The smile disappears because the whole boy disappears. The Odyssey can be reopened to any page, it doesn’t matter which. And then he is back, that grin. The scion of a ruined family, delighted with himself. This hurts, an ache in the groin, wanting so badly to see that smile and follow it somewhere. It keens like Mother waiting for the next cigarette. That is how she loves men, too. It must be. But in this case, can’t be.
“What doesn’t kill you,” Bull’s Eye likes to observe while scrubbing pots in the mess, “will make you piss on your shoes.”
June 28
President Hoover asked the treasury secretary for a nickel to telephone a friend.
Secretary Mellon said, “Here’s a dime. Phone both of them.”
July 16
Only twenty-two boys are taking summer classes, most of them living at home. In the long, echoing barracks it’s only Bull’s Eye and Pancho Villa in the two end beds, and all the others empty. It feels like a hospital at the conclusion of a plague.

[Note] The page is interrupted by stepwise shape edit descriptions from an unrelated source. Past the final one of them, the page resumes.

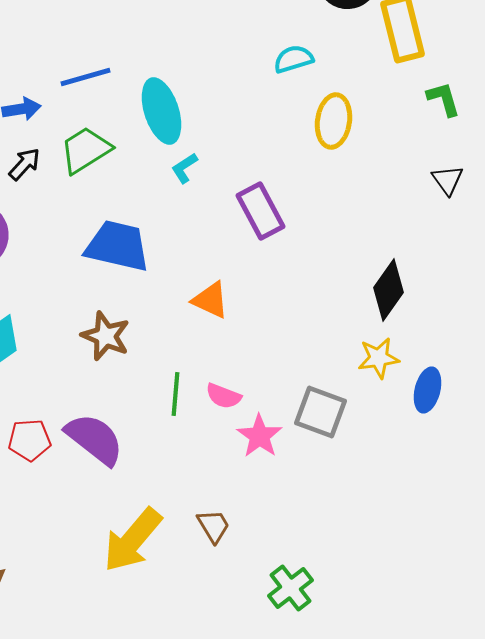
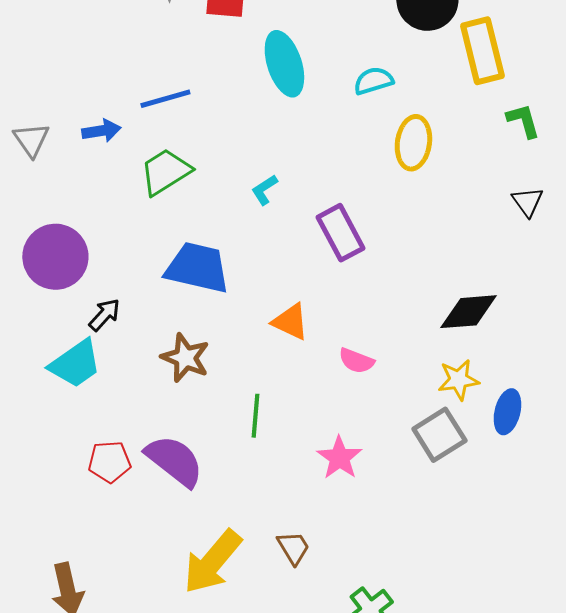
cyan ellipse: (162, 111) -> (284, 64), moved
black arrow: (24, 164) -> (104, 315), moved
black diamond: (388, 290) -> (468, 312), turned 50
pink semicircle: (224, 396) -> (356, 361), moved
gray square: (320, 412) -> (439, 435), moved, turned 38

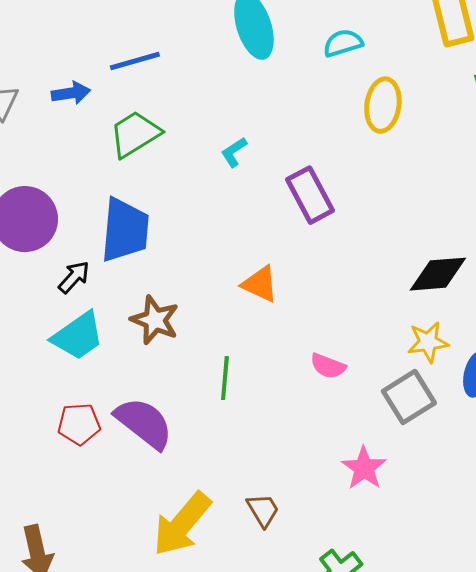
blue trapezoid: (197, 268) -> (125, 230), moved, turned 82
pink semicircle: (356, 361) -> (328, 366), moved
cyan trapezoid: (75, 364) -> (78, 336), moved
pink star: (339, 458) -> (364, 468), moved

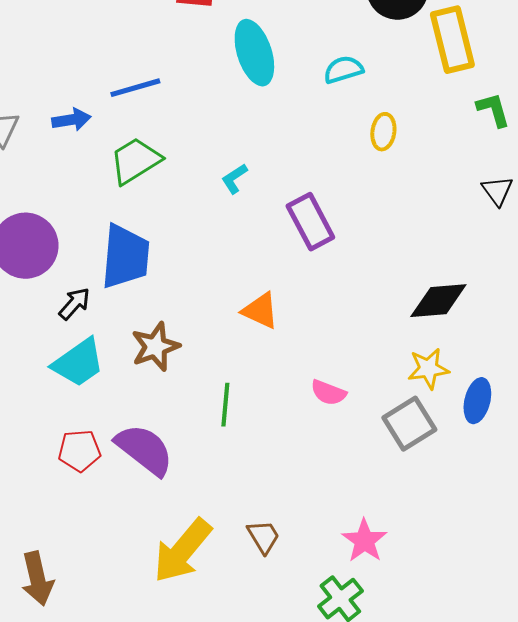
yellow ellipse: (383, 105) -> (383, 132), size x0.7
brown star: (155, 320) -> (155, 347), turned 30
pink star: (364, 468) -> (364, 541), moved

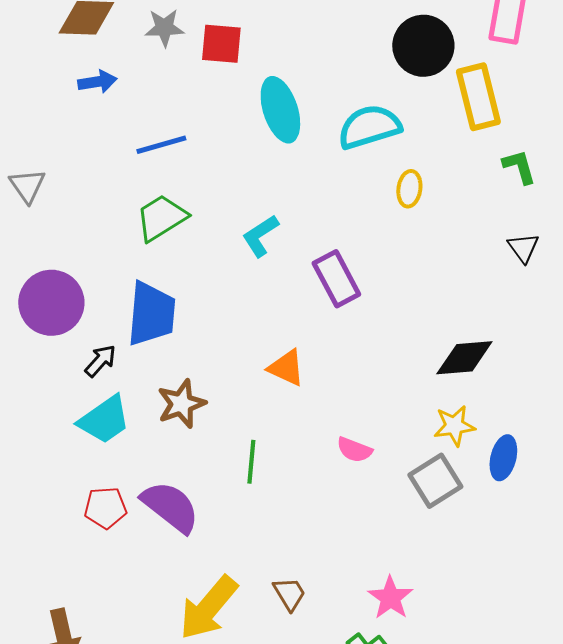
cyan semicircle: (343, 70) -> (369, 127), size x1.6
blue arrow: (71, 120) -> (97, 82), moved
cyan L-shape: (234, 179) -> (260, 236), size x1.4

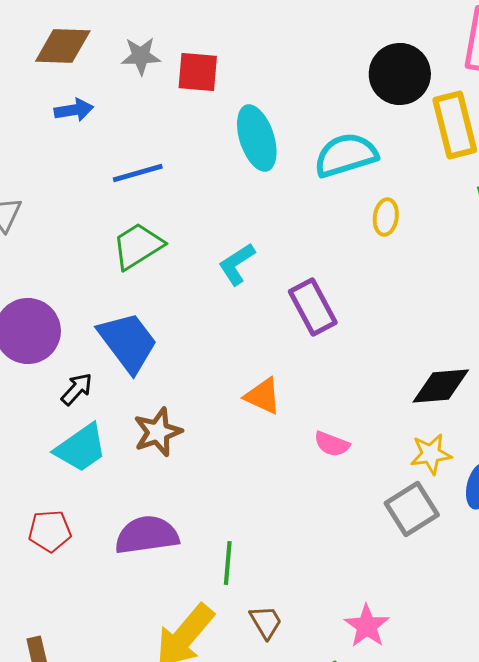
blue trapezoid: (151, 314) -> (128, 342), turned -42
pink semicircle: (354, 450) -> (332, 444), moved
green line: (251, 462) -> (228, 563), moved
purple semicircle: (170, 507) -> (147, 535), turned -46
red pentagon: (105, 508) -> (50, 531), moved

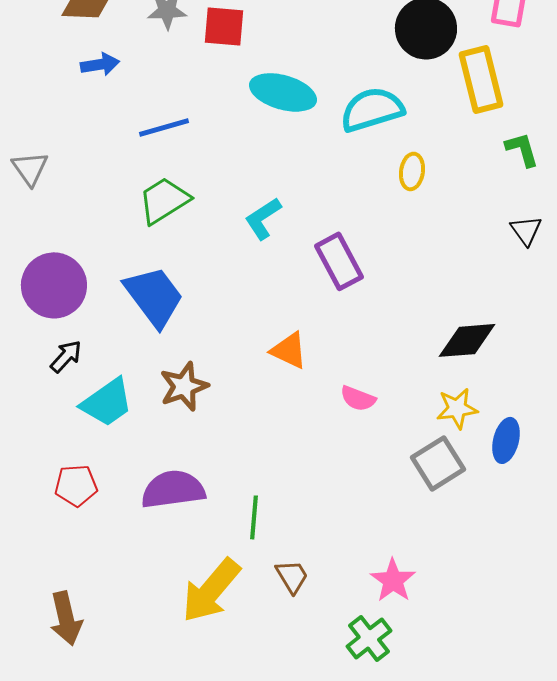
cyan ellipse: (257, 138) -> (283, 92), turned -56
black arrow: (77, 389) -> (66, 356), moved

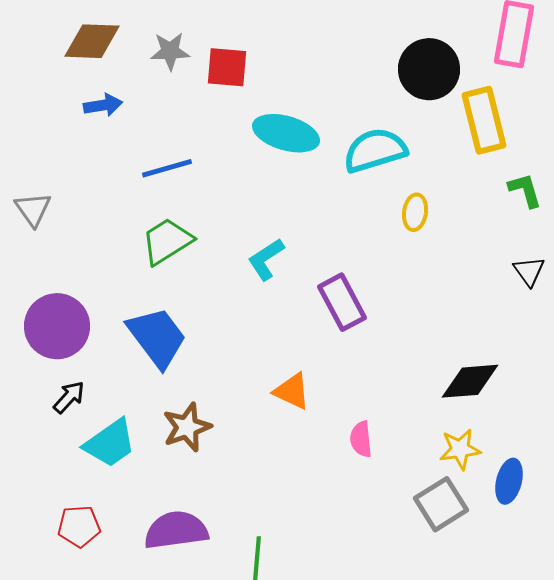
pink semicircle: (358, 398) -> (361, 439), turned 63

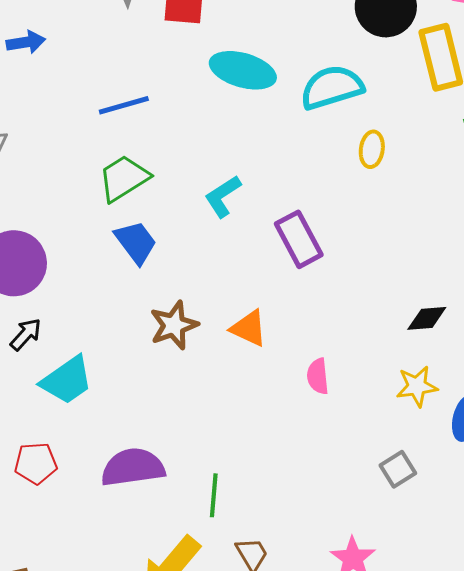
blue arrow: (103, 105) -> (26, 42), moved
blue trapezoid: (157, 337) -> (136, 242), moved, size x0.7
black diamond: (470, 381) -> (427, 318), size x0.7
brown star: (187, 427) -> (174, 325), moved
gray square: (441, 504) -> (398, 469), moved, size x0.7

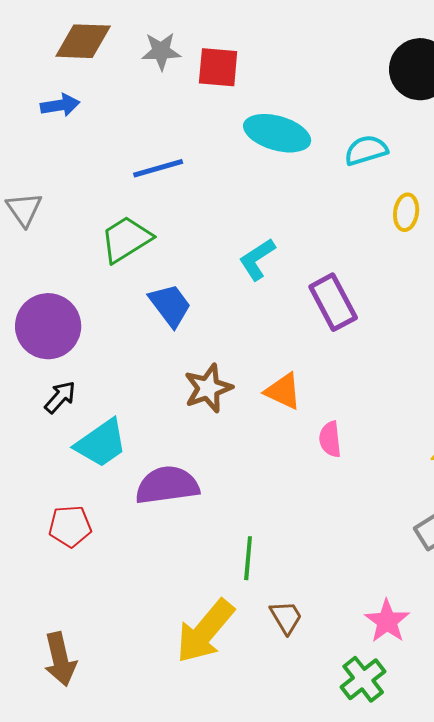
cyan semicircle: (332, 87) -> (366, 150), size x0.7
green trapezoid: (124, 178) -> (126, 239), moved
pink semicircle: (318, 376) -> (330, 439), moved
purple semicircle: (133, 467) -> (167, 485), moved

Bull’s Eye has a friend living in the Bonus Army encampment. Nickie Angelino, a cousin of his mother’s from Pennsylvania. Sometimes Nickie can be tracked down in the tent village, sometimes not. There are so many there now, acres of humankind, and people living under tarpaper tend to move around a good deal. Everyone at the camp knows Nick Angelino though. Famously, he scaled the White House fence without arrest and left a gift on Hoover’s doorstep: his medals from the Argonne, and a picture of his family. Angelino has a girl he calls his wife, but she looks too young, in her thin, short dress. To cover her breasts she wears a green nobbled sweater, even in the heat. Their baby wears old shirts torn up for nappers. He was born last month, here in the encampment. The girl won’t talk about it.
The smell of the Bonus Expeditionary Force always comes first: cooking smells, latrine smells. Phew. A clock on the head from Bull’s Eye, for saying that.
“What? It stinks!”
“Nothing.” Bull’s Eye gets angry easily, at the camp.
“What nothing? You hit me.”
“Phew, says you. Here’s a hundred thousand men that served your country.”
“My country is Mexico.”
“Okay, they served our country.”
“And here’s their girls and kids with nothing and no place. All they want is what the government says they got coming. And you say phew.”
“Well, crap stinks. Even if it came from a hero’s ass.”
“You know what it said in the paper? The bonus marchers are not content with the pensions already received, although seven or eight times those of other countries. The New York goddamn Times.”
“What pensions already received?”
“None. They got no red cent so far, after discharge.”
“How could the newspaper say that if it’s a lie?”
“Lob. If the president lies, why wouldn’t they?” Bull’s Eye frowned, scanning the crowd for Nickie.
“How can the government refuse to pay, if they served?”